La comunità contadina ormai ibrida, legalmente proprietaria della terra, raggiunse un certo grado di autonomia dopo tre secoli di conflitti, adattamento e coesistenza con l'hacienda privata. Durante il colonialismo infatti, le comunità erano rimaste solide; al loro interno avevano mantenuto la loro autonomia ma erano piccole isole in cui l'omogeneità sociale e culturale dei membri lottava per mantenere la propria integrità rispetto agli agenti esterni.
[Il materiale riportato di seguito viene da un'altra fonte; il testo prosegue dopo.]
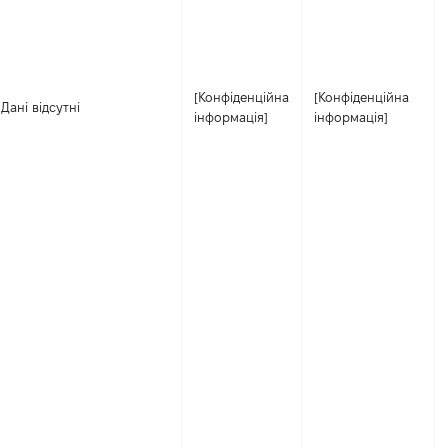
[Конфіденційна
[Конфіденційна
Дані відсутні
інформація]
інформація]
I decreti degli anni venti dell''800 garantivano la proprietà della terra agli indigeni che la lavoravano, mentre i non possidenti avrebbero ricevuto appezzamenti che poi non vennero distribuiti. Di conseguenza, l'aumento della popolazione e la mancata promessa, obbligò gli indigeni a procacciarsi altri mezzi di sostentamento per corrispondere le onerose imposte. Molti diventarono affittuari o subaffittuari a diverse condizioni, altri migrarono verso le città come lavoratori stagionali o permanenti nei diversi settori economici.
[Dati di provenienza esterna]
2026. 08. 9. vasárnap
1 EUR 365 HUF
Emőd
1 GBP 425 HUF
L'elemento che vivifica la comunità come un organismo pulsante non è tanto la proprietà comunitaria, che è quasi inesistente di per sé, quanto la tradizione e la necessità di un lavoro comune, l'aiuto reciproco e la difesa comunitaria della terra. I membri delle comunità che possiedono terre sono generalmente più “ricchi” rispetto ai membri che ne sono privi, poiché i primi possono pagare l'equivalente dei lavori a titolo tributario o servirsi di persone compensate. L'antico scambio di servizi “lavoro per lavoro” diventa sempre più un “lavoro per denaro”. Il curaca varayoq, il sindaco, il comitato, o i singoli membri firmatari in contratto separato, possono affidare la terra comunitaria generalmente poco fertile e localizzata ad alta quota.
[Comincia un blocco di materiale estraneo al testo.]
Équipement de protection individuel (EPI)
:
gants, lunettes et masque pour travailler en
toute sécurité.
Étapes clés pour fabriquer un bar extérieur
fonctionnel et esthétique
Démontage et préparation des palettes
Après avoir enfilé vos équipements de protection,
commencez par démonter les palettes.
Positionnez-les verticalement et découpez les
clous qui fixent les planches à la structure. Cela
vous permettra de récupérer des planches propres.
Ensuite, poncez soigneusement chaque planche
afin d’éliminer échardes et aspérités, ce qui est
Il lavoro forzato dell'epoca coloniale, produsse l'unione dei singoli agricoltori, solidarietà utile e necessaria per agire contro lo sfruttamento e in difesa e riconquista della terra. Agli inizi del XIX secolo, quando le comunità furono formalmente liquidate dallo Stato “indipendente”, vennero private della protezione delle autorità repubblicane. Per poter interpretare il cambiamento della società rurale tradizionale dopo il 1870, è necessario inserire l'importanza della crescita del commercio derivante dall'urbanizzazione e dalla domanda di prodotti agricoli delle varie enclaves di esportazione, delle miniere di rame e delle piantagioni di banane. Questo maggior consumo offrì agli hacendados nuove opportunità di profitto favorite anche dal miglioramento dei trasporti, ma rappresentò allo stesso tempo una intensa concorrenza tra di loro. In secondo luogo, si deve tenere conto della popolazione e del numero di lavoratori rurali reali o potenziali. La variabile demografica è sostanziale nella transizione verso il capitalismo e la crescita della popolazione va associata all'aumento dei prezzi, maggiori profitti per le haciendas agricole e introiti più bassi per le masse rurali. Va inoltre ricordata la questione paradossale che, a fronte della crescita demografica, vede permanenti rimostranze dei proprietari terrieri sulla “carenza di manodopera”. Il terzo elemento determinante è il ruolo dello Stato che condizionò il corso dello sviluppo. Sebbene il mercato, la demografia e il ruolo dello Stato siano stati, senza dubbio, elementi chiave per l'analisi della società agraria, nessuno di essi può essere trattato in maniera isolata, poiché sono strettamente collegati e interdipendenti tra loro. Nessuna delle forze in gioco da sole forniscono un modello esemplificativo dei cambiamenti in America Latina e in particolare nel Perù tra il 1870 e 1930.